--- START ---

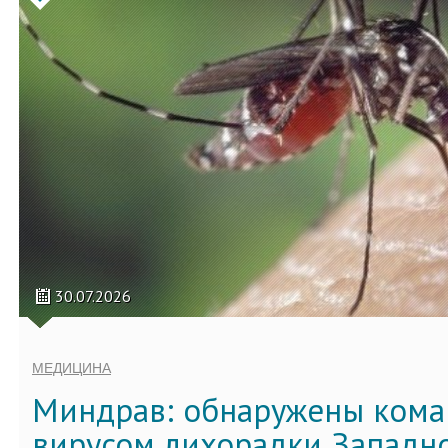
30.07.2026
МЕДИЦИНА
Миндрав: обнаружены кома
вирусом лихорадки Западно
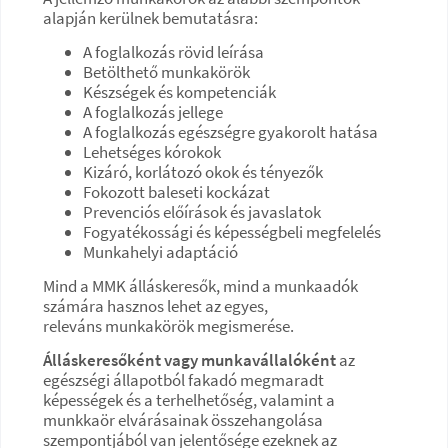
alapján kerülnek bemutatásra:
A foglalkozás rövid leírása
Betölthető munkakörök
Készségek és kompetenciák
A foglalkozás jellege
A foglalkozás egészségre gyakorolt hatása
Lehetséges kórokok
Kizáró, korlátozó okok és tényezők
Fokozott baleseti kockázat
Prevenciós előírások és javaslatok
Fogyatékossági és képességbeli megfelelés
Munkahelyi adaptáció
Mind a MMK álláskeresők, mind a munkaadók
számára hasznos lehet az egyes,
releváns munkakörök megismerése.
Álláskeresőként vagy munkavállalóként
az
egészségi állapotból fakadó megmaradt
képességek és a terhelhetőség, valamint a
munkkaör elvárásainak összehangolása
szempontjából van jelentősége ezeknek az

--- END ---

Problem details: Nothing but the lines from the one containing "képességek és a terhelhetőség, valamint a" to the end of the material should be printed, each exactly as written.

Answer space:
képességek és a terhelhetőség, valamint a
munkkaör elvárásainak összehangolása
szempontjából van jelentősége ezeknek az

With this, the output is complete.